*WHAT IS NEEDED*:
Where a line of the records holds the string "Join", copy that line.

(Dataset records)
···

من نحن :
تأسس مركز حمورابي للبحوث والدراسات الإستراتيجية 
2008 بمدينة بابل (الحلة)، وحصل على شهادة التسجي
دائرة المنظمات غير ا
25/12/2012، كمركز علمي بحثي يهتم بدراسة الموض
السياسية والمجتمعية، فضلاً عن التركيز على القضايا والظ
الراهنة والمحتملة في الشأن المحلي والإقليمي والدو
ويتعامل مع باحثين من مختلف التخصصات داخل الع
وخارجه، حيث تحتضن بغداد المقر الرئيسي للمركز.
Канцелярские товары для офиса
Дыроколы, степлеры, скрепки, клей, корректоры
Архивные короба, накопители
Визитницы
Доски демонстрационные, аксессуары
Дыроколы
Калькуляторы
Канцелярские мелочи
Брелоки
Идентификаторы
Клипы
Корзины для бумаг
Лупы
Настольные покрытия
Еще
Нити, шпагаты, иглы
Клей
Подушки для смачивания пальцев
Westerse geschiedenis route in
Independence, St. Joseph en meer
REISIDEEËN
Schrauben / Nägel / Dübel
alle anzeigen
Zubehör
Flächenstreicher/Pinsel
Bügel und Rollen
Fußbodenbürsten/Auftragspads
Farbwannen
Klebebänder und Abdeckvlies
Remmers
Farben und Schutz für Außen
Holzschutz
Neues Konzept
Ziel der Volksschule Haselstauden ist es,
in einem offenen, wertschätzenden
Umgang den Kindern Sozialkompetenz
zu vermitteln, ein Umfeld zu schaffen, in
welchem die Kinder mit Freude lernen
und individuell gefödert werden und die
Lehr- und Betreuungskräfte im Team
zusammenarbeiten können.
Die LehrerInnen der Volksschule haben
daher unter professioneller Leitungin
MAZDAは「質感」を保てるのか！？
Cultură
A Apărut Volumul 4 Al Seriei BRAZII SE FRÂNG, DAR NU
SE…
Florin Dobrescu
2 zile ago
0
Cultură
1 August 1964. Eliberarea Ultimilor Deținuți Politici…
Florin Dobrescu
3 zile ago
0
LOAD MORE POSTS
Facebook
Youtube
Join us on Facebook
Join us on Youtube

···

*ANSWER FOR THIS EXERCISE*:
Join us on Facebook
Join us on Youtube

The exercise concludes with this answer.